__Prompt__
Go through the entries below and copy every line that holds the word "dans".

__Provided information__

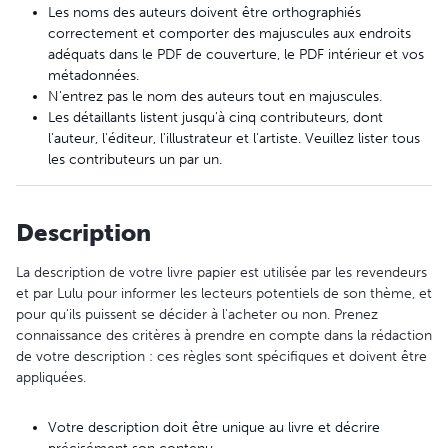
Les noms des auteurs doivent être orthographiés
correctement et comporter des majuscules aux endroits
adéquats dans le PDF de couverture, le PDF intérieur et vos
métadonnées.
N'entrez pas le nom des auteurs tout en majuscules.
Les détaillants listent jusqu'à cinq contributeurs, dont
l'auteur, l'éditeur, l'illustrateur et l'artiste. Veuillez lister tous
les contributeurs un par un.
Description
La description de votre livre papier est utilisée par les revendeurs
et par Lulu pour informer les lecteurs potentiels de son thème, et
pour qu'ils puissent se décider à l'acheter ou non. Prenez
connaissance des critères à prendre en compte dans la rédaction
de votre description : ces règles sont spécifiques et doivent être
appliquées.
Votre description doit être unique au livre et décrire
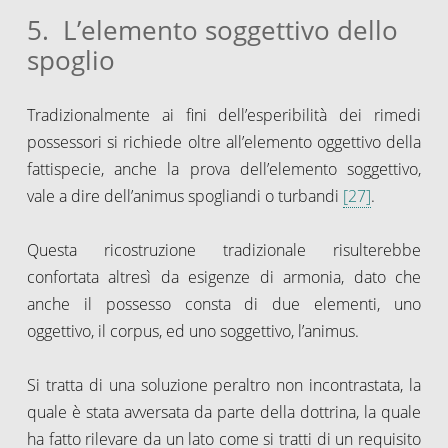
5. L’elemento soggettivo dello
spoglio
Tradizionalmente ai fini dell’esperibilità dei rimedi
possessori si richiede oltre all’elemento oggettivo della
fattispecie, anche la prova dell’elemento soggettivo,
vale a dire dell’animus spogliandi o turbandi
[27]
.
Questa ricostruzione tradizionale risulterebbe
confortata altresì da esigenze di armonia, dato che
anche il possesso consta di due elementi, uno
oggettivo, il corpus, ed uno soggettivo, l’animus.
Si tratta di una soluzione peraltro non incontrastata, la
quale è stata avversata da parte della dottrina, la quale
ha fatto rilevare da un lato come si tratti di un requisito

==

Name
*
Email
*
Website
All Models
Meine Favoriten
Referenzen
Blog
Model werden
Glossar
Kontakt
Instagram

* * *

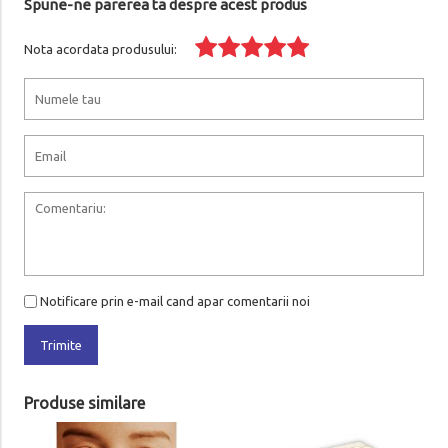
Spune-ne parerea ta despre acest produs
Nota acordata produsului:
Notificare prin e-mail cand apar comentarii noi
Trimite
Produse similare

__Output__
adéquats dans le PDF de couverture, le PDF intérieur et vos
connaissance des critères à prendre en compte dans la rédaction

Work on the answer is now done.